Diversity and Inclusion Statement
I would like to create a learning environment for my students that supports a diversity of thoughts, perspectives and experiences, and honors your identities (including race, gender, class, sexuality, religion, ability, SES, etc.)To help accomplish this:
If you have a name and/or set of pronouns that differ from those that appear in your official Princeton records, please let me know!

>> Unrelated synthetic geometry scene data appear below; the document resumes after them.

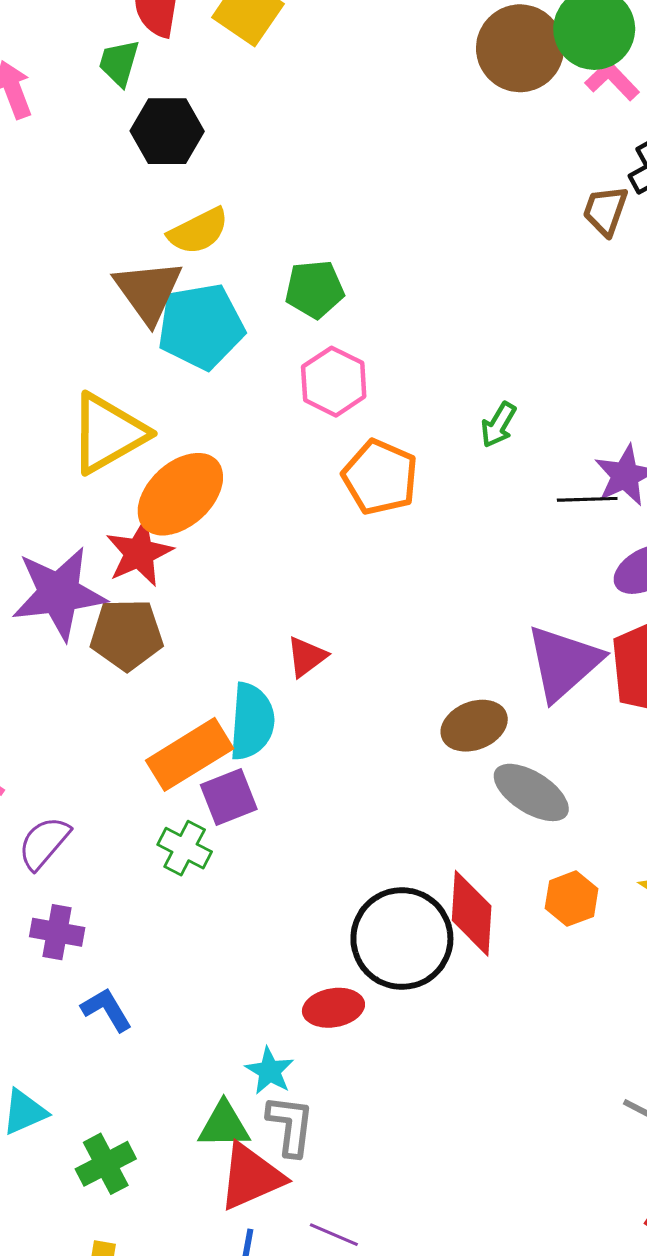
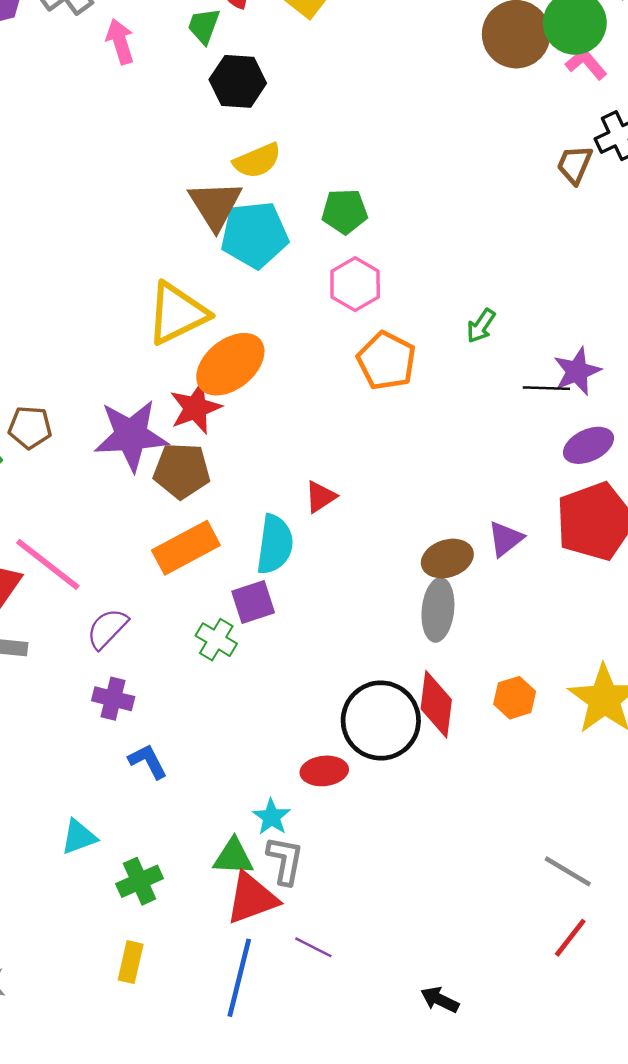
purple triangle: (564, 663) -> (505, 539), moved, size x0.6
orange rectangle: (190, 754) -> (186, 548), moved
gray ellipse: (531, 792) -> (438, 610), moved, turned 60

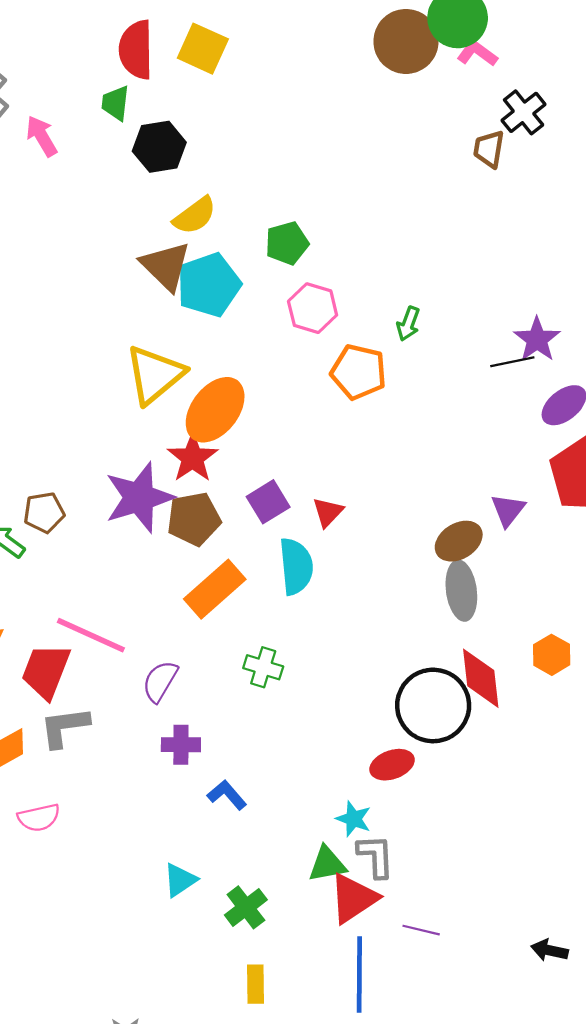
green arrow: (481, 326) -> (408, 324), moved
purple square: (253, 602) -> (268, 502), moved

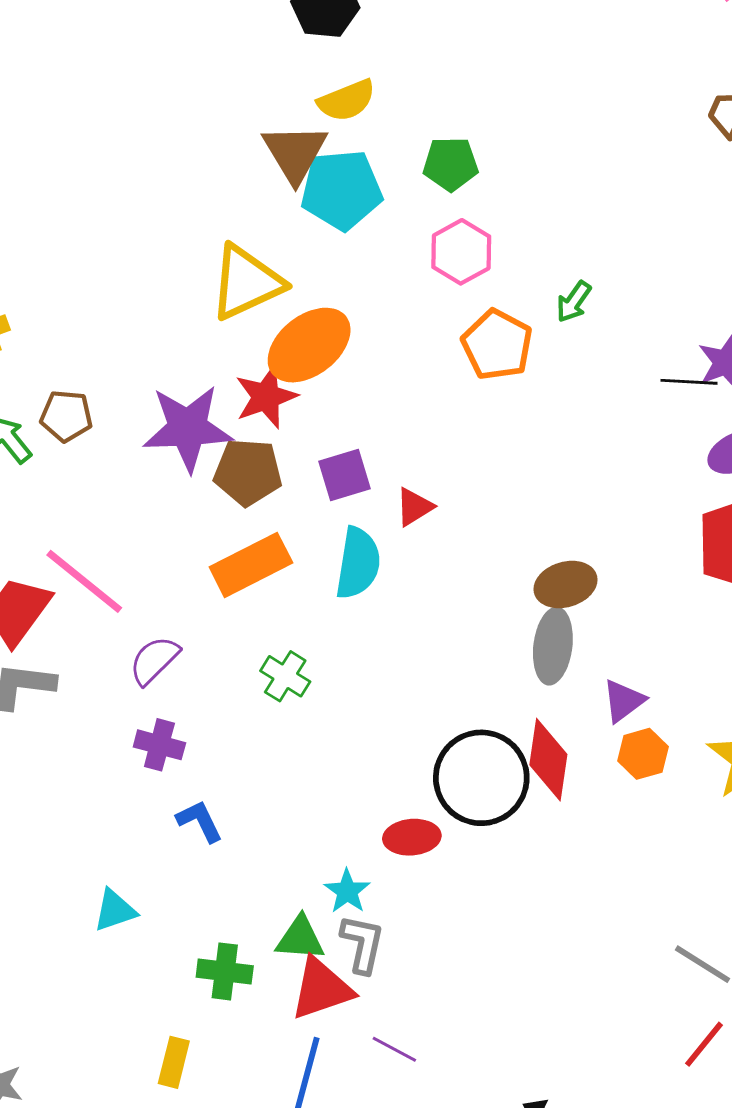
purple triangle: (508, 510) -> (623, 701), moved
green cross: (246, 907) -> (225, 971), moved, turned 30

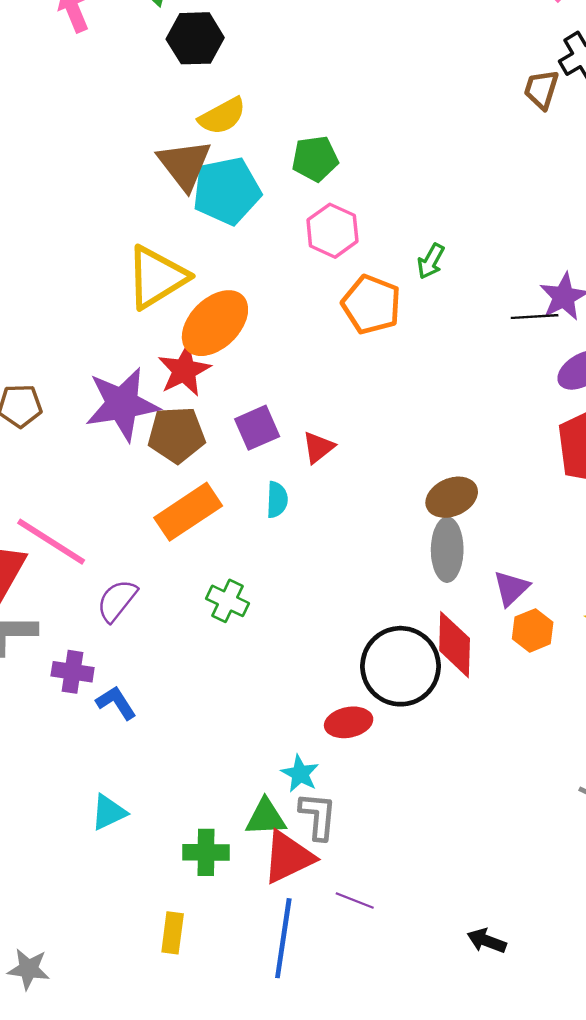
cyan semicircle: (358, 563) -> (277, 500), size x0.6
purple cross: (159, 745) -> (73, 672), moved
blue L-shape: (200, 821) -> (116, 703), moved

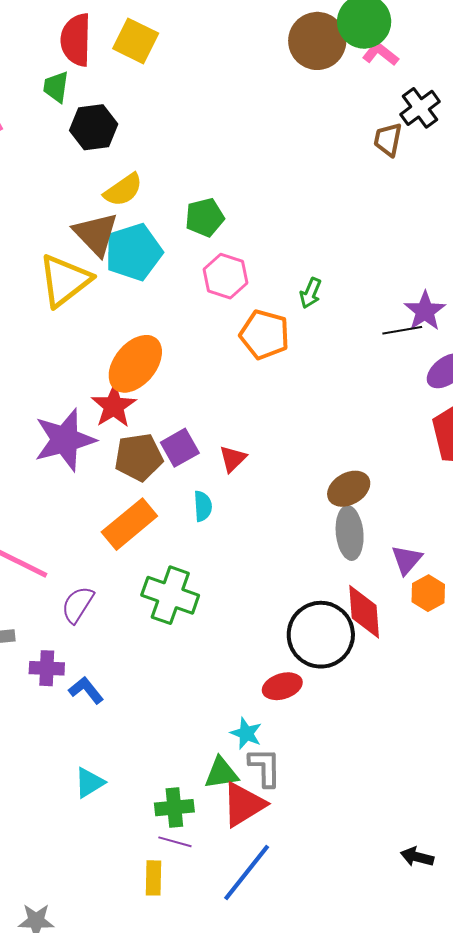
yellow triangle: (157, 277) -> (65, 280), moved
brown pentagon: (176, 435) -> (139, 457), moved
green cross: (227, 601) -> (170, 595), size x1.6
purple line: (355, 901) -> (175, 842), moved
blue line: (283, 938) -> (247, 873), turned 36

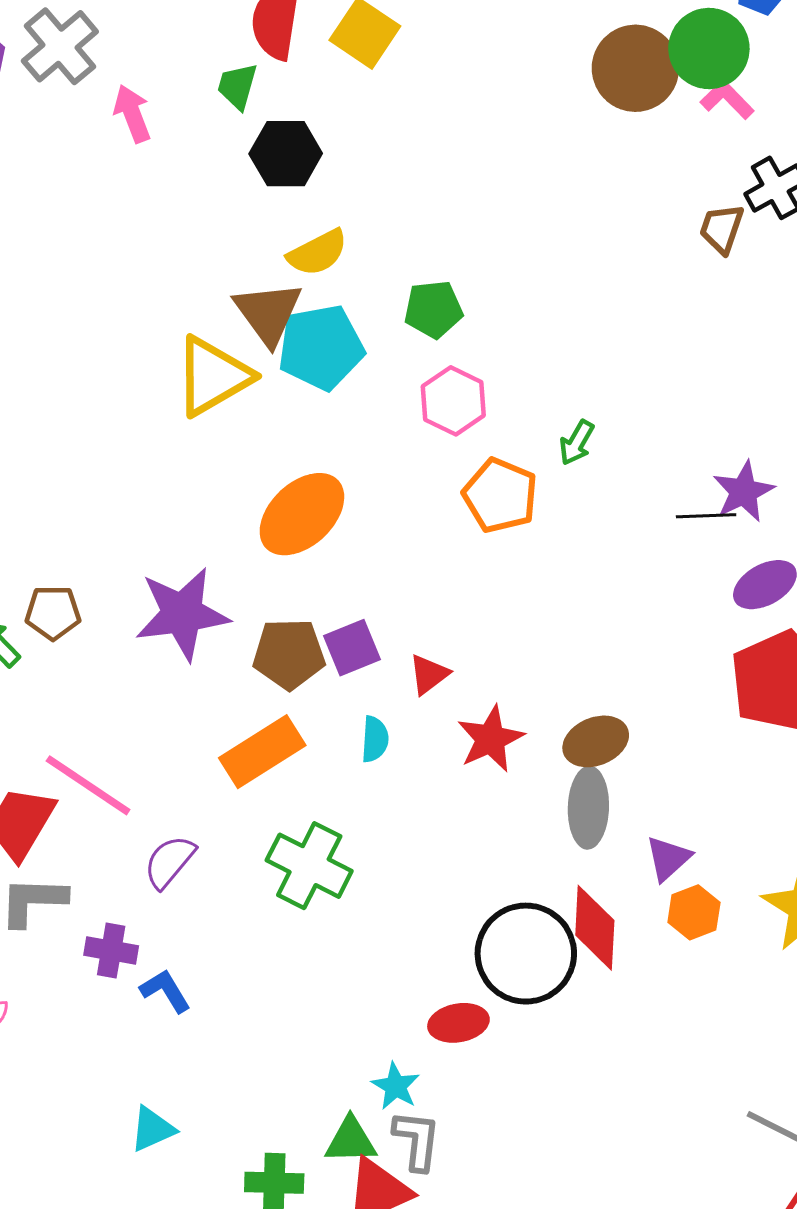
red star: (114, 406) -> (491, 739), moved

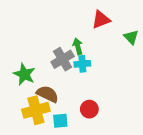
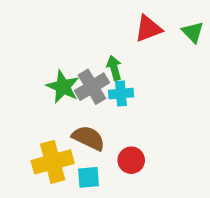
green triangle: (131, 37) -> (193, 32), moved
green star: (24, 74) -> (63, 87), moved
brown semicircle: (48, 94) -> (89, 138), moved

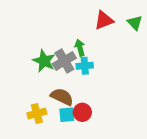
red circle: (131, 160) -> (82, 112), moved
yellow cross: (53, 162) -> (37, 113), size x0.7
cyan square: (89, 177) -> (67, 115), moved

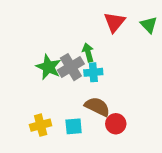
red triangle: (104, 20) -> (114, 22), turned -30
brown semicircle: (62, 97) -> (97, 107), moved
red circle: (82, 112) -> (116, 124), moved

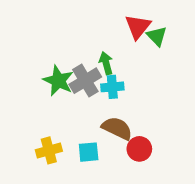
green triangle: (149, 25) -> (157, 36), moved

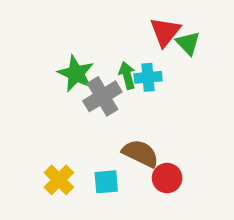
green star: (58, 81) -> (76, 74), moved
cyan cross: (112, 87) -> (148, 77), moved
yellow cross: (49, 150) -> (59, 180), turned -30

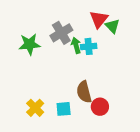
green star: (76, 74) -> (30, 44), moved, turned -30
gray cross: (102, 96) -> (61, 33), moved
brown semicircle: (140, 153) -> (84, 92), turned -130

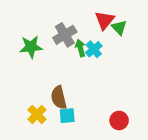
cyan cross: (89, 46) -> (94, 49), turned -35
brown semicircle: (84, 92) -> (59, 98), moved
red circle: (100, 107) -> (119, 120), moved

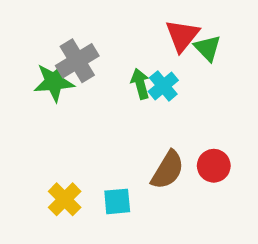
gray cross: (65, 35) -> (77, 61), moved
brown semicircle: (59, 98) -> (168, 170), moved, turned -135
red circle: (119, 120) -> (214, 166), moved

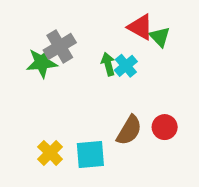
red triangle: (182, 36) -> (140, 27), turned -40
cyan square: (117, 201) -> (90, 155), size x1.4

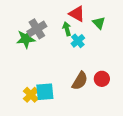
red triangle: (140, 27) -> (77, 14), moved
green arrow: (108, 64) -> (67, 29), moved
cyan square: (90, 155) -> (45, 92), moved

If you feel like your performance in the class is being impacted by your experiences outside of class or in class, please bon’t hesitate to come and talk with me. I want to be a resource for you. Remember that you can also submit anonymous feedback (which will lead to me making a general announcement to the class, if necessary to address your concerns).
I (like many people) am still in the process of learning about diverse perspectives and identities. If something was said in class (by anyone) that made you feel uncomfortable, please talk to me about it. (Again,anonymous feedback is always an option).